Pope presumably would offer rejoinders to these objections, though he wasn't ready to engage in that debate Tuesday, beyond saying that if he ran and won a third term "it would be very clear that this would be the last time I'd run."
Equally important, VMA leaders are enthusiastic about the prospects of a John Hedges presidency. The 68-year-old Hedges has a sterling resume: six productive years on the village board, 20 years as executive director of the Park District of Oak Park, a stint as acting village manager. He is steeped in Oak Park history and connections and is seen as thoughtful, inclusive and fiscally conservative.
While praising Pope, Hedges said that he would "be a different president than David. I am more interested in board perspectives, having us move together. This is not meant as criticism of David, but I would be much more open in relationships."
Hedges noted his long park district experience as the top staffer working for an elected board. "I have a perspective on how it should work. The manager and staff do what is expected of them. The board works as policy makers. But sometimes we have gotten too deep in the weeds," he said, acknowledging concerns that Pope has become too involved at the staff level.
Hedges emphasized the need for village government to operate within its economic limits and to continue to actively find efficiencies in delivering services. Reminded that he had once told this reporter that village hall had laid off 70 staffers "and I can't tell the difference," Hedges said, "We need to find out what it really costs to run the village." He pointed to expansion of pay-for-performance as a necessary step in improving efficiency and containing costs.

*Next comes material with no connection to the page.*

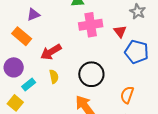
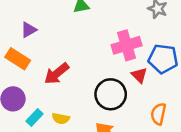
pink cross: (91, 25) -> (127, 45), moved
red triangle: (120, 31) -> (139, 75), moved
yellow semicircle: (54, 77) -> (61, 119), moved, turned 120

Asked for his reaction on a bullet point list of issues, Hedges said he "could not support the whole ($17 million) plan" for the remaking of Madison Street though he thought the village "could make a difference in smaller ways." On Madison Street, he said, the village is "not attacking the root problem, which is that a lot of the buildings on the street are economically obsolete."
Hedges said the coming expansion of lanes on the Eisenhower was his "Number 1 concern." He is confident that the highway will remain within the existing ditch but said the current proposals for high-flung on and off ramps leave him "very concerned."
On the issue of crime being at a historic low as measured over four decades while wariness of crime seems to remain high, Hedges said, the worry is "always there. There is such a primary need for safety. So people put pressure on us and that's fine. We are an active community and that response is fine. We can always find new ways to be more responsive."
It will be interesting to see what happens if Hedges and Pope both seek the VMA's nomination. Being forced into such a choice will renew scrutiny of just how inclusive the VMA membership and selection process actually is. How many people will be in the room during candidate interviews? How do the internal politics of the organization work in support of Hedges over Pope?
Over 60 years, the VMA has been extraordinarily successful in pushing its good-government mission and in electing nearly everyone it slates for office. But it is not invincible and there is a path to election for independents, as has been sporadically evidenced.
Whether a battle for president takes place within the fall's VMA selection process or in an actual campaign come spring, it will be incumbent upon the VMA to define and explain itself to voters.